AN: Every Israeli parent-to-be, when expecting a child, thinks about the day this child joins the army (military service is mandatory in Israel), and the parent experiences anew the narrative of the Binding  of Isaac. I am not a religious person. I studied the stories but from the perspective of someone who grew up after the war in 1967, with pop music and movies and novels. I use the stories to talk about today, as a way, again, of making a path to the viewer, who will make the associations.

LR: Outside of the Biblical stories, I am very interested in the origins of your images. They don’t arise out of a program or a political agenda, so what is their inspiration? Can you take me inside the process?

AN: I can give you a couple of examples. In The Soldiers series, I staged a photograph of soldiers urinating in the middle of nowhere. It came from a question I asked myself: How does an artist begin a painting or a drawing? By making a mark. That got me thinking about marking territory, especially in military terms. The context was the Israeli occupation in Lebanon. General Ariel Sharon promised the Prime Minister Menachem Begin to get into Lebanon only for 40 kilometers, implying it was just a temporary incursion, but Israel was stuck in the Lebanese mud for 18 years. The soldiers in the picture are marking the ground by pissing on it. It’s very intimate among them. Looking for intimacy in a male environment is something homoerotic I was attracted to. This is the nature of men – this and to occupy a territory. Another image from the series shows a soldier standing in water holding up a rifle, surrounded by troops celebrating. It mimics a photo on the cover of Life magazine after the 1967 war showing a handsome soldier holding up a captured AK-47 rifle, a symbol of the victory. I darkened the water – it is cold, frightening, and not a baptism or a rebirth. Since that victory there has been no solution for either Israel or Palestine.

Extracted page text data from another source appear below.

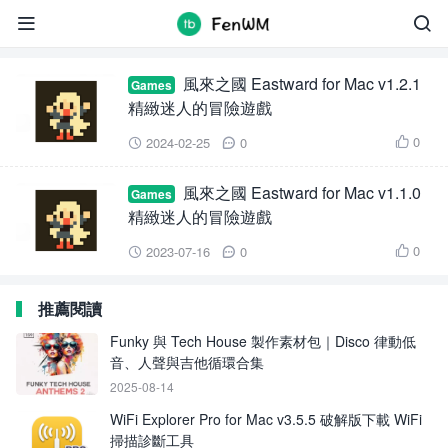
Eastward for Mac


風來之國 Eastward for Mac v1.2.1
Games
精緻迷人的冒險遊戲
0
2024-02-25
0



風來之國 Eastward for Mac v1.1.0
Games
精緻迷人的冒險遊戲
0
2023-07-16
0



推薦閱讀
Funky 與 Tech House 製作素材包｜Disco 律動低
音、人聲與吉他循環合集
2025-08-14
WiFi Explorer Pro for Mac v3.5.5 破解版下載 WiFi
掃描診斷工具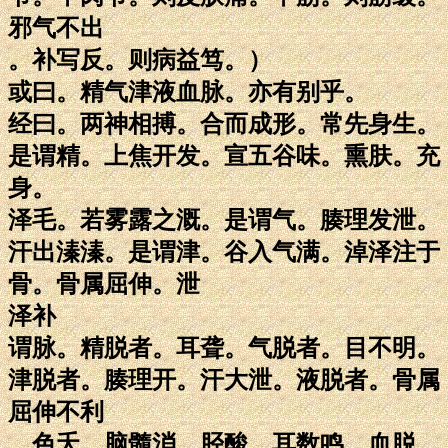
邪气不出
。补写反。则病益笃。）
或曰。精气津液血脉。亦有别乎。
经曰。两神相搏。合而成形。常先身生。
是谓精。上焦开发。宣五谷味。熏肤。充
身。
泽毛。若雾露之溉。是谓气。腠理发泄。
汗出溱溱。是谓津。谷入气满。淖泽注于
骨。骨属屈伸。泄
泽补
谓脉。精脱者。耳聋。气脱者。目不明。
津脱者。腠理开。汗大泄。液脱者。骨属
屈伸不利
。色夭。脑髓消。胫酸。耳数鸣。血脱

LR: It’s fascinating to unpack your images because they always touch on more than a single viewer is likely to know or intuit. To avoid the risk of turning into a monk poring over an allegorical text, I wanted to ask about the future. What is the direction of the new work?

AN: The medium has changed. I was always a control freak, and now I can work with scanners and digital post-production, so I have more control. But I also have to deal with the fact that people increasingly see images only on their phones. Can I work for that space? I am also working on a film. In broader terms, other things are breaking apart, and I am trying to respond: to my body, as I age, to the sense of family and community, even Israel itself. This is pessimistic, yet there is something beyond the material that persists, and I am trying to visualize it. I think that it’s a matter of having a vision. If you do have one, it beckons you to follow it. It requires that I update my visual language, that I invent myself again without forgetting the core of my identity.

LR: Like the ancient prophets, I ask “How long, O Lord, how long?”

AN: And I reply, maybe two years. In the eyes of an artist, it is as Peter said, paraphrasing Psalms, “A day is like a thousand years, and a thousand years are like a day.”